Я слушала, что она говорит, вспоминая скудные знания об этом городе. Мне почему-то сразу представляется море, соленая рыба, снег и туристы, а еще естествоиспытатели восемнадцатого века. Например, Менделеев стоит на корме корабля, бороду ветер сносит набок, а сам он смотрит в небо и тревожно о чём-то думает.
О чём я точно не размышляла, так это о вулкане. Я никогда не интересовалась темой гор.
– Ты знаешь, что там какой-то геолог пропал?
“Там? Где именно?”
Я посмотрела на Женю вопросительно. Мы уже подошли к ее дому. Просторный и чистый подъезд встретил нас прохладой толстых бетонных стен, я с облегчением сняла очки, с помощью которых спасалась от кислотно-ярких лучей света.

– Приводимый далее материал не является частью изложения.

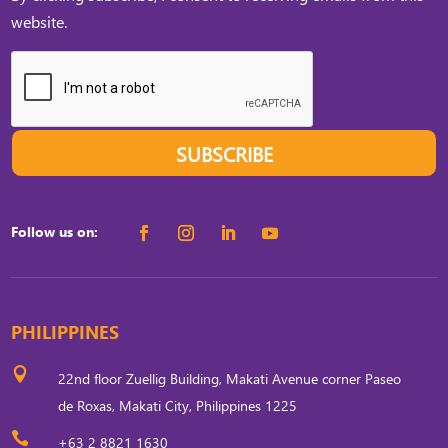
website.
SUBSCRIBE
Follow us on:
PHILIPPINES

22nd floor Zuellig Building, Makati Avenue corner Paseo
de Roxas, Makati City, Philippines 1225

+63 2 8821 1630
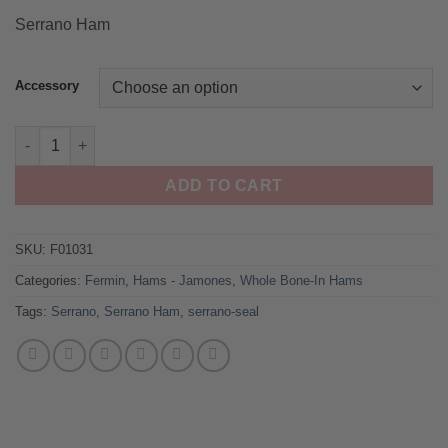
ratings
Serrano Ham
Accessory
Serrano Ham by Fermin quantity
ADD TO CART
SKU:
F01031
Categories:
Fermin
,
Hams - Jamones
,
Whole Bone-In Hams
Tags:
Serrano
,
Serrano Ham
,
serrano-seal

– Ну, у вулкана, – пояснила она.
“Это ты всем интересуешься, читаешь новости и всегда в курсе, а я давно отстала от жизни”. Улыбнулась:
– Ничего об этом не знаю.
– Ты что, это очень загадочный случай, я как раз хотела тебе рассказать. Ты точно оценишь.
Я точно оценю, потому что в ее глазах я – коллекционер разных Всяких Историй. Это так. Я люблю мистику, потому что мне интересно находить там зерно рациональности, которое прорастает корнями логических выводов и вытесняет мистику со всех сторон. Как раз в этом для меня и заключается чудо.